# 40g breeder planted and fish



## guppyart (Jan 22, 2005)

well here are a few pics I snapped of my 40g breeder planted tank.
and the fish that live in it for now.
current stock 10 black berlin swordtails, 6 hengels rasboras, 3 emerald eye rasboras(need to get another 5ish).
americana val, corkscrew val, dwarf sag, bacopa, duckweed, some anubias or crypt not sure.
black flourite as substrate. no co2 as of yet.
lighting currently is 3x 26w 6500k cfls 100w equivs. the canopy has capabilities for 6 bulbs which it will eventually hit when I get the canopy built and seal it along with more plants to handle the extra light.

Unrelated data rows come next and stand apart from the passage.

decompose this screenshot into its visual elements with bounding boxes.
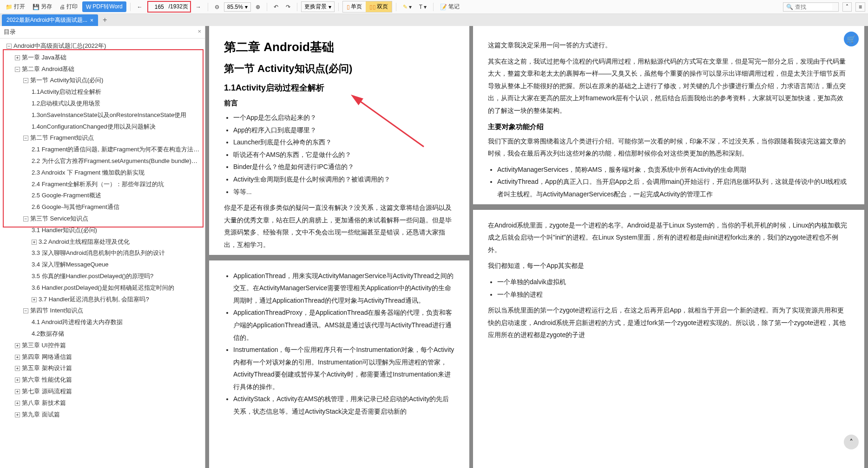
toc-item[interactable]: −第一节 Activity知识点(必问): [0, 75, 205, 86]
expand-icon[interactable]: +: [15, 55, 20, 60]
search-icon: 🔍: [786, 4, 793, 10]
toc-item[interactable]: 2.3 Androidx 下 Fragment 懒加载的新实现: [0, 167, 205, 179]
zoom-value: 85.5%: [227, 4, 243, 10]
dual-page-icon: ▯▯: [369, 4, 376, 10]
expand-icon[interactable]: +: [32, 297, 37, 302]
toc-item[interactable]: 3.1 Handler知识点(必问): [0, 225, 205, 236]
zoom-out-button[interactable]: ⊖: [212, 2, 222, 12]
toc-label: 3.5 你真的懂Handler.postDelayed()的原理吗?: [32, 273, 153, 280]
more-button[interactable]: ≡: [855, 2, 865, 12]
toc-item[interactable]: +第四章 网络通信篇: [0, 351, 205, 363]
list-item: 一个单独的dalvik虚拟机: [497, 276, 849, 288]
close-icon[interactable]: ×: [90, 17, 93, 24]
toc-item[interactable]: 3.3 深入聊聊Android消息机制中的消息队列的设计: [0, 247, 205, 259]
toc-item[interactable]: +3.7 Handler延迟消息执行机制, 会阻塞吗?: [0, 294, 205, 306]
list-item: ApplicationThread，用来实现ActivityManagerSer…: [233, 270, 454, 307]
note-button[interactable]: 📝笔记: [437, 1, 462, 12]
toc-item[interactable]: 3.4 深入理解MessageQueue: [0, 259, 205, 271]
toc-item[interactable]: 2.6 Google-与其他Fragment通信: [0, 202, 205, 213]
export-button[interactable]: 💾另存: [30, 1, 55, 12]
toc-item[interactable]: +第七章 源码流程篇: [0, 386, 205, 397]
list-item: Launcher到底是什么神奇的东西？: [233, 136, 454, 149]
toc-label: 第四章 网络通信篇: [22, 353, 72, 360]
main-toolbar: 📁打开 💾另存 🖨打印 WPDF转Word ← /1932页 → ⊖ 85.5%…: [0, 0, 868, 14]
expand-icon[interactable]: +: [15, 343, 20, 348]
toc-item[interactable]: +第三章 UI控件篇: [0, 340, 205, 351]
separator: [208, 3, 208, 11]
toc-item[interactable]: −第三节 Service知识点: [0, 213, 205, 225]
list-item: ActivityThread，App的真正入口。当开启App之后，会调用main…: [497, 176, 849, 200]
toc-item[interactable]: 1.1Activity启动过程全解析: [0, 86, 205, 98]
redo-button[interactable]: ↷: [283, 2, 293, 12]
toc-item[interactable]: −第四节 Intent知识点: [0, 305, 205, 317]
paragraph: 我们都知道，每一个App其实都是: [488, 260, 849, 272]
text-button[interactable]: T▾: [416, 2, 429, 12]
zoom-select[interactable]: 85.5%▾: [224, 2, 251, 12]
expand-icon[interactable]: +: [15, 377, 20, 383]
bg-select[interactable]: 更换背景▾: [301, 1, 335, 12]
undo-button[interactable]: ↶: [271, 2, 281, 12]
toc-label: 1.1Activity启动过程全解析: [32, 88, 101, 95]
paragraph: 这篇文章我决定采用一问一答的方式进行。: [488, 39, 849, 52]
collapse-icon[interactable]: −: [15, 67, 20, 72]
toc-item[interactable]: 2.5 Google-Fragment概述: [0, 190, 205, 202]
toc-item[interactable]: 1.3onSaveInstanceState以及onRestoreInstanc…: [0, 110, 205, 121]
dual-page-button[interactable]: ▯▯双页: [366, 1, 392, 12]
toc-item[interactable]: 4.1 Android跨进程传递大内存数据: [0, 317, 205, 328]
toc-item[interactable]: +第六章 性能优化篇: [0, 374, 205, 386]
expand-icon[interactable]: +: [15, 389, 20, 394]
toc-item[interactable]: −Android中高级面试题汇总(2022年): [0, 40, 205, 52]
scroll-top-button[interactable]: ˄: [844, 435, 859, 449]
toc-item[interactable]: +第八章 新技术篇: [0, 397, 205, 409]
single-page-button[interactable]: ▯单页: [343, 1, 366, 12]
document-tab[interactable]: 2022最新Android中高级面试题... ×: [2, 14, 98, 26]
expand-icon[interactable]: +: [15, 366, 20, 371]
toc-item[interactable]: +第九章 面试篇: [0, 409, 205, 421]
toc-label: Android中高级面试题汇总(2022年): [13, 42, 106, 49]
collapse-icon[interactable]: −: [23, 308, 28, 313]
toc-item[interactable]: 3.5 你真的懂Handler.postDelayed()的原理吗?: [0, 271, 205, 282]
search-box[interactable]: 🔍: [783, 2, 839, 12]
collapse-icon[interactable]: −: [23, 136, 28, 141]
toc-label: 2.2 为什么官方推荐Fragment.setArguments(Bundle …: [32, 157, 205, 164]
collapse-button[interactable]: ˄: [842, 2, 852, 12]
toc-item[interactable]: 1.2启动模式以及使用场景: [0, 98, 205, 110]
toc-item[interactable]: 2.4 Fragment全解析系列（一）：那些年踩过的坑: [0, 179, 205, 190]
collapse-icon[interactable]: −: [23, 78, 28, 83]
toc-item[interactable]: 3.6 Handler.postDelayed()是如何精确延迟指定时间的: [0, 282, 205, 294]
list-item: App的程序入口到底是哪里？: [233, 124, 454, 136]
next-page-button[interactable]: →: [193, 2, 204, 12]
toc-item[interactable]: +3.2 Android主线程阻塞处理及优化: [0, 236, 205, 248]
expand-icon[interactable]: +: [15, 401, 20, 406]
zoom-in-button[interactable]: ⊕: [253, 2, 263, 12]
toc-item[interactable]: +第一章 Java基础: [0, 52, 205, 64]
chevron-up-icon: ˄: [849, 438, 853, 447]
dual-page-label: 双页: [377, 3, 388, 11]
collapse-icon[interactable]: −: [23, 216, 28, 221]
toc-item[interactable]: 1.4onConfigurationChanged使用以及问题解决: [0, 121, 205, 133]
single-page-icon: ▯: [347, 4, 350, 10]
collapse-icon[interactable]: −: [7, 44, 12, 49]
share-button[interactable]: 🛒: [844, 32, 859, 46]
open-button[interactable]: 📁打开: [3, 1, 28, 12]
close-icon[interactable]: ×: [197, 28, 201, 36]
toc-item[interactable]: −第二章 Android基础: [0, 64, 205, 75]
toc-item[interactable]: 4.2数据存储: [0, 328, 205, 340]
expand-icon[interactable]: +: [15, 355, 20, 360]
toc-label: 4.2数据存储: [32, 330, 64, 337]
pdf-to-word-button[interactable]: WPDF转Word: [82, 1, 126, 12]
page-input[interactable]: [150, 4, 169, 10]
print-button[interactable]: 🖨打印: [57, 1, 80, 12]
toc-item[interactable]: 2.2 为什么官方推荐Fragment.setArguments(Bundle …: [0, 156, 205, 167]
toc-item[interactable]: +第五章 架构设计篇: [0, 363, 205, 374]
toc-item[interactable]: −第二节 Fragment知识点: [0, 132, 205, 144]
add-tab-button[interactable]: +: [101, 14, 109, 26]
expand-icon[interactable]: +: [32, 240, 37, 245]
highlight-button[interactable]: ✎▾: [400, 2, 414, 12]
prev-page-button[interactable]: ←: [134, 2, 145, 12]
toc-sidebar: 目录 × −Android中高级面试题汇总(2022年) +第一章 Java基础…: [0, 26, 205, 468]
search-input[interactable]: [795, 4, 832, 10]
redo-icon: ↷: [286, 4, 290, 10]
expand-icon[interactable]: +: [15, 412, 20, 417]
toc-item[interactable]: 2.1 Fragment的通信问题, 新建Fragment为何不要在构造方法中传…: [0, 144, 205, 156]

and this photo is from my 10g planted after a water top up created quite the effect with the java moss and duckweed.


----------



## Blue Cray (Oct 19, 2007)

I just picked up this same sized tank, its such a nice shape. You made it look great.


----------



## emc7 (Jul 23, 2005)

Nice-looking swords. I'm jealous. How do you deal with excess duckweed? Do you have something that eats it? I've been netting pearlweed and tossing it in the trash.


----------



## Guest (May 5, 2010)

arent those a hybrid variation to the swords bro? very nice lookin tank. seems very serene.


----------



## guppyart (Jan 22, 2005)

I just scoop it out and throw it into other tanks. and generally take a big bag or 2 when the local auction slash meeting happen.
yup they are a domesticated swordtail strain and most likely crossed with platies to get the black colouring way back.

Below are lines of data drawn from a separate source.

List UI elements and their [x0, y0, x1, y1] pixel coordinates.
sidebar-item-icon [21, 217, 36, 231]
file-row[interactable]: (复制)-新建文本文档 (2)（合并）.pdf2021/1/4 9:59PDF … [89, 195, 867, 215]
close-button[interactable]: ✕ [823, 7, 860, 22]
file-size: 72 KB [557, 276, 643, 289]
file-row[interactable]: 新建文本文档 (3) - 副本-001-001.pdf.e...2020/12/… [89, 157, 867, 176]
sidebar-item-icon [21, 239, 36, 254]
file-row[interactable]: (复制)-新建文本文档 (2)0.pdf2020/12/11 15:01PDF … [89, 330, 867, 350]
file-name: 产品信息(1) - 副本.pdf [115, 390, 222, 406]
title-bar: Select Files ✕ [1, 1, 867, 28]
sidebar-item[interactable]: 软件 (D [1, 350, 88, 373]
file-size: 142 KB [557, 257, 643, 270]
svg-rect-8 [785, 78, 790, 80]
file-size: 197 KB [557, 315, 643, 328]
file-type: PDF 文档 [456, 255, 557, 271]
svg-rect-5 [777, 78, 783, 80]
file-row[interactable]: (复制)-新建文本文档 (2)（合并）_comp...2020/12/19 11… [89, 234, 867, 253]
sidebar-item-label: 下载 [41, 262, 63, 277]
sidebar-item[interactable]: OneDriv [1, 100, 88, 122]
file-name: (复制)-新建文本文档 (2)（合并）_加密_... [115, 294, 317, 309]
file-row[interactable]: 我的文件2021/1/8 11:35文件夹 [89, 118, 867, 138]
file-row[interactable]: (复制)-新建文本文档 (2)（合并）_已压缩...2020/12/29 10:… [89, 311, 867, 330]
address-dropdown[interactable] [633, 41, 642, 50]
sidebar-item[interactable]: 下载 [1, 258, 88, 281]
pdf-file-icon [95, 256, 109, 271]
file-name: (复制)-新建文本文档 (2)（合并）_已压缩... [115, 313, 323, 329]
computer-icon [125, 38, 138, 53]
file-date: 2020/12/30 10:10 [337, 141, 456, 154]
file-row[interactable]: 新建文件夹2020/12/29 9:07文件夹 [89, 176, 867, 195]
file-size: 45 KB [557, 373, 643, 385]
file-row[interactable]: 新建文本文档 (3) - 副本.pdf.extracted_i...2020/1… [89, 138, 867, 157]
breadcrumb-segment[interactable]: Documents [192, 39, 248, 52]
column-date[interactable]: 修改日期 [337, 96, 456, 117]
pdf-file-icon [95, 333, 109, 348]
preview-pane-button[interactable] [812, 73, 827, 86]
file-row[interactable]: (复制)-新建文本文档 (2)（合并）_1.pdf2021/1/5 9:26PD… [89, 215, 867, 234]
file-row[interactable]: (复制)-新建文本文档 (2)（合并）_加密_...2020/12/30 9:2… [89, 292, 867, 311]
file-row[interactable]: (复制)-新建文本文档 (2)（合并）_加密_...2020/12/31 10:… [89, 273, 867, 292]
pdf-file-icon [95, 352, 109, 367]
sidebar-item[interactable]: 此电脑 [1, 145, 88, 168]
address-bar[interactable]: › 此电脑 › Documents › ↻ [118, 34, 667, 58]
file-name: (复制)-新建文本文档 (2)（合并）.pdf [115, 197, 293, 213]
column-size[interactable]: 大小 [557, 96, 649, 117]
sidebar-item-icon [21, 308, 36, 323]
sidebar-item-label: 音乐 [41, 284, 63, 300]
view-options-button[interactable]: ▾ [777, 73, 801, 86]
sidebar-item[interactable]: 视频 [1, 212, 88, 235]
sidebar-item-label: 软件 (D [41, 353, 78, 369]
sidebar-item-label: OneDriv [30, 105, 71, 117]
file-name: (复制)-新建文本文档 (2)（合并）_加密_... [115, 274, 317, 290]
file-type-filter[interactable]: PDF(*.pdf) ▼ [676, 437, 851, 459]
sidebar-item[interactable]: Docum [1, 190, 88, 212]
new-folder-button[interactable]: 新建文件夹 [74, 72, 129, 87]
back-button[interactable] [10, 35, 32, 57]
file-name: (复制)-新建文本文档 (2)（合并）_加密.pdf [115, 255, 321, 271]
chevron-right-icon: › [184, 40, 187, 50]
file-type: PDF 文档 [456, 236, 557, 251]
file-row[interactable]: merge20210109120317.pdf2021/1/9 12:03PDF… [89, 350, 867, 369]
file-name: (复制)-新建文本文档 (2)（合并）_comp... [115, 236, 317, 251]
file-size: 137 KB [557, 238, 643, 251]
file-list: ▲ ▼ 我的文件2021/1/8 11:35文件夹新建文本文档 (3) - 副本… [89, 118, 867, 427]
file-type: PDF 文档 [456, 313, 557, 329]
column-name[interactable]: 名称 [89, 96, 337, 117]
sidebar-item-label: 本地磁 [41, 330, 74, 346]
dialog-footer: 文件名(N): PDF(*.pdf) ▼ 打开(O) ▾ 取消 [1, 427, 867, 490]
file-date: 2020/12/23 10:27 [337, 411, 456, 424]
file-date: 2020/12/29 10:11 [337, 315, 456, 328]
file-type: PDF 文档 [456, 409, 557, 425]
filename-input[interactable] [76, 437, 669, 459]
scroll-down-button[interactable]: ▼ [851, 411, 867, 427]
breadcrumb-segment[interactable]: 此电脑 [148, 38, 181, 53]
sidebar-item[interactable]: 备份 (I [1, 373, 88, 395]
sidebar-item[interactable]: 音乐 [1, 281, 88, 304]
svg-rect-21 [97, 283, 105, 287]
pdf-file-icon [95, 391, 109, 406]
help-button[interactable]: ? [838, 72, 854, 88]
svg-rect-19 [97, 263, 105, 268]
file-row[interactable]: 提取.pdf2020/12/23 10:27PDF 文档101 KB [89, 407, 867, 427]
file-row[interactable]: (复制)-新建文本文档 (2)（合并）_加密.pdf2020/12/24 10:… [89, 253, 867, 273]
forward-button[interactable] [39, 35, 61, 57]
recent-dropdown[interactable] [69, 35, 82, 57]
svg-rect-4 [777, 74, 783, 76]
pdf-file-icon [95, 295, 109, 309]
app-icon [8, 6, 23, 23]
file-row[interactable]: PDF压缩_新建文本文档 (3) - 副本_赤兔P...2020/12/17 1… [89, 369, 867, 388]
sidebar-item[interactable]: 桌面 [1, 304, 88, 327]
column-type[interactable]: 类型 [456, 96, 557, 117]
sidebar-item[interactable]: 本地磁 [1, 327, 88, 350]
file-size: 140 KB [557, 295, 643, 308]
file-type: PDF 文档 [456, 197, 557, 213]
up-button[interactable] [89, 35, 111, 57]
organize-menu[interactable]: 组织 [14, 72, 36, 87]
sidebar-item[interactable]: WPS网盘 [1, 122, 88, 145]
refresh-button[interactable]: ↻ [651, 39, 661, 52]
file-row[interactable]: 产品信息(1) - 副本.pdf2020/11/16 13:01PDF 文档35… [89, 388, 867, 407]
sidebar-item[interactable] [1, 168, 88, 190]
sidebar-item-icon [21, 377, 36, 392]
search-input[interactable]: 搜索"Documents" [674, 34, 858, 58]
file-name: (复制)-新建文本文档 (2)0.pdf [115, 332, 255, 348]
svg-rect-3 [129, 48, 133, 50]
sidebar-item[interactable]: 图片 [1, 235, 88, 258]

I am still working on a center piece fish for the tank yet.


----------



## bmlbytes (Aug 1, 2009)

I thought they looked like platies until I noticed the swords.


----------



## Tallonebball (Apr 6, 2009)

Angels would look really good in that tank, not too many though, maybe 2


----------



## bmlbytes (Aug 1, 2009)

I suggested the same thing. His problem is that the angels would eventually get big enough to eat the rasboras.


----------



## guppyart (Jan 22, 2005)

yup and sadly discus would get to large for a 40g breeder or else I would go with 3-4 discus as they would match the tank once its done more.

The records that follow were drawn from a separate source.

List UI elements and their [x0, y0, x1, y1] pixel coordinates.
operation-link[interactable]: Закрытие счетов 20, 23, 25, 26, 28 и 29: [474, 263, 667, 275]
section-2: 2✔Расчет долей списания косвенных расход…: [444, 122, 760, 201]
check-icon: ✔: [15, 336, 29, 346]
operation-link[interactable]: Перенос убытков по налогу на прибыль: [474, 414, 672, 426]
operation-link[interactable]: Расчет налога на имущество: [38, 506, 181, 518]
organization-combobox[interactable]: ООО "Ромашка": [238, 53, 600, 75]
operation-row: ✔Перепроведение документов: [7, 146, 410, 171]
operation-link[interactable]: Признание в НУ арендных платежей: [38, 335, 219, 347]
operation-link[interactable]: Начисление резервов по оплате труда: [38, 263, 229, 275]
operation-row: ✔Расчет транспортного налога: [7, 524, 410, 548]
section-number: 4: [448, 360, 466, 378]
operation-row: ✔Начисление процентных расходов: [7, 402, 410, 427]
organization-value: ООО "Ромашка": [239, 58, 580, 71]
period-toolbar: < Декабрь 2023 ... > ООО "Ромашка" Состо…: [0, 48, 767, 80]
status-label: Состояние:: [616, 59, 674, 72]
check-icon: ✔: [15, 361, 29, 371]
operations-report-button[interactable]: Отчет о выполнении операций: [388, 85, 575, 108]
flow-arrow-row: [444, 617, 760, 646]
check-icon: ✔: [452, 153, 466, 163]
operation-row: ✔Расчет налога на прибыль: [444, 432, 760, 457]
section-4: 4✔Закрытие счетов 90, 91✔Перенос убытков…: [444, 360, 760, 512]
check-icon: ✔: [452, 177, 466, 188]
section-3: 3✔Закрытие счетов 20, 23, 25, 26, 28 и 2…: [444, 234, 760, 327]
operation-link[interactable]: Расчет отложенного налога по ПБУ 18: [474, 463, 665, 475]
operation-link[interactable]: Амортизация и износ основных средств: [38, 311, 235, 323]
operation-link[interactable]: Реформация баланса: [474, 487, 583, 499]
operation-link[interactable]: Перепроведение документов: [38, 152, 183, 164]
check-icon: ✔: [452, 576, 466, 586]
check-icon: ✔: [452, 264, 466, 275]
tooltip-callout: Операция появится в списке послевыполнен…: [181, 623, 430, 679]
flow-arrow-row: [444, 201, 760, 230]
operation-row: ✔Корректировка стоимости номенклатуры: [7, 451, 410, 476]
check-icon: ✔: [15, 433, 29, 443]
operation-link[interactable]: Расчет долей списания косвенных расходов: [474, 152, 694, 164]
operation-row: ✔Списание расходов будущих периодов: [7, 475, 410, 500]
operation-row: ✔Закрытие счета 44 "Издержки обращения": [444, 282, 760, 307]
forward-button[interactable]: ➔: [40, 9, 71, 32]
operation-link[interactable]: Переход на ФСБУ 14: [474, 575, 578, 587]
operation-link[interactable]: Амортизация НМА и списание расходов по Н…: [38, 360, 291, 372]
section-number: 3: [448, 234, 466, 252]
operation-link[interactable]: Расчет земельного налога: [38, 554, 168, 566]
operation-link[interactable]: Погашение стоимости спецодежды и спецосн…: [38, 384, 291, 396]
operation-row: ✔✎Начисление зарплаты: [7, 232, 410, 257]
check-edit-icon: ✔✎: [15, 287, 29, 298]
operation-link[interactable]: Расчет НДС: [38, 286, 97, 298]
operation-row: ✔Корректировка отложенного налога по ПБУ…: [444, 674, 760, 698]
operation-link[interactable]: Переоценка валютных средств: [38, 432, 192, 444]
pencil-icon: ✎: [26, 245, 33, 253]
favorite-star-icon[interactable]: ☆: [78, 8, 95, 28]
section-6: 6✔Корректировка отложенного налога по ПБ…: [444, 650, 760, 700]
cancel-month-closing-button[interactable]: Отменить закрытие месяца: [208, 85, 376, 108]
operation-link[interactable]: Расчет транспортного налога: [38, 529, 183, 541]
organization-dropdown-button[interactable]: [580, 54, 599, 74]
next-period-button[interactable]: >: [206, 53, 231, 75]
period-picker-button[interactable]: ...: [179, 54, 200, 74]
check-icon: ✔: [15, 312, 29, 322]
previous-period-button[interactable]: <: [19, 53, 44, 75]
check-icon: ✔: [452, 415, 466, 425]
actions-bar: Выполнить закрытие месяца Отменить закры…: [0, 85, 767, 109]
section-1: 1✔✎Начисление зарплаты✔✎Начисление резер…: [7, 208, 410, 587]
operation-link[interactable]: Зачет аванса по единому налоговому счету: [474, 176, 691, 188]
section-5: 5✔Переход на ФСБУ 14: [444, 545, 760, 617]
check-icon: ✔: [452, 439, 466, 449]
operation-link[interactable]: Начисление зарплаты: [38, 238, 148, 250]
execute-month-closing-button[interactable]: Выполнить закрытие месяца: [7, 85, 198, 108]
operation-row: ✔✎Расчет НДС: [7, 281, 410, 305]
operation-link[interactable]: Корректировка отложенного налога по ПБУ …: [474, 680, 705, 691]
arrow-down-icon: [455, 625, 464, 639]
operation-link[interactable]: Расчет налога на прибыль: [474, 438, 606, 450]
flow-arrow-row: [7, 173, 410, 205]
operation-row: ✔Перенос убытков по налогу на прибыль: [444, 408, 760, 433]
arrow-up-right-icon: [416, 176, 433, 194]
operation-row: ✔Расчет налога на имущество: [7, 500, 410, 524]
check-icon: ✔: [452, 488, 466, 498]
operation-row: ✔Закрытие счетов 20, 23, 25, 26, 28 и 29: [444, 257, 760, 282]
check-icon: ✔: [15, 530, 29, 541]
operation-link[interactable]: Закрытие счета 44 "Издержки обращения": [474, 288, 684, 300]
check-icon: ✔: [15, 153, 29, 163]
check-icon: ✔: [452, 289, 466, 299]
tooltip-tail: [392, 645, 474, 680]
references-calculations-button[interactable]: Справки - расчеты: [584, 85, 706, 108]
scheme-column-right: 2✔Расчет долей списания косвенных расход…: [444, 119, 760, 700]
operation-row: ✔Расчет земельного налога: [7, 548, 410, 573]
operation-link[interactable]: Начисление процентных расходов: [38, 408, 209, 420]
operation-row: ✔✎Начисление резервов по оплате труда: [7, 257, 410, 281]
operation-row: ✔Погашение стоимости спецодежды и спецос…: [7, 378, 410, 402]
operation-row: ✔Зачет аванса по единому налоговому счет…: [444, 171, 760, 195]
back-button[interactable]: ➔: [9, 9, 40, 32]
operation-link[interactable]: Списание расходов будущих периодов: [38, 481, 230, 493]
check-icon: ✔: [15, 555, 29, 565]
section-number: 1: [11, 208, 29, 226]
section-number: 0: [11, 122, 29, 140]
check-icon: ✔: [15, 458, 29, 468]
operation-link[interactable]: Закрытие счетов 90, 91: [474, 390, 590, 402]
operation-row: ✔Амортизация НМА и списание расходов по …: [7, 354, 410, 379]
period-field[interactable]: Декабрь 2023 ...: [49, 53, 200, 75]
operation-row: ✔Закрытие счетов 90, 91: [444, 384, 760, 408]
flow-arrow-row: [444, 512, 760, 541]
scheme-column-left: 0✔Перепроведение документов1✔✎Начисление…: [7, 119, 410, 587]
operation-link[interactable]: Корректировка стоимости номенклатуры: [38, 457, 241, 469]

I am toying with the idea of getting some kind of plant that grows out of the tank and doing that effect possibly as well while modding the way my light hangs to encompass that effect.
I may yet put angels in as I have a source for a few young ones so I could always just switch angels out as they get to large haha.


----------



## Blue Cray (Oct 19, 2007)

Tallonebball said:


> Angels would look really good in that tank, not too many though, maybe 2


I'd have to disagree the tank is very shallow only 13" deep not too ideal for angels. I would use it as a growout for them though.


----------



## emc7 (Jul 23, 2005)

Blue Gularis Killifish (Fundulopanchax sjostedti)???


----------



## guppyart (Jan 22, 2005)

that could yet be an option.
I am going to go and do a bit of shopping tomorrow and poke around the local stores and forum to see what I can get my hands on.
Currently I am looking at picking up another 5-7 emerald eye rasboras and if I can find more hengels another 4.
after that I have thought about a school of 10-15 ember tetras, a school of 10 or so cories. and then that would be it till I find a center piece fish.
One idea that has passed through my mind would be a ram or apisto pair/trio.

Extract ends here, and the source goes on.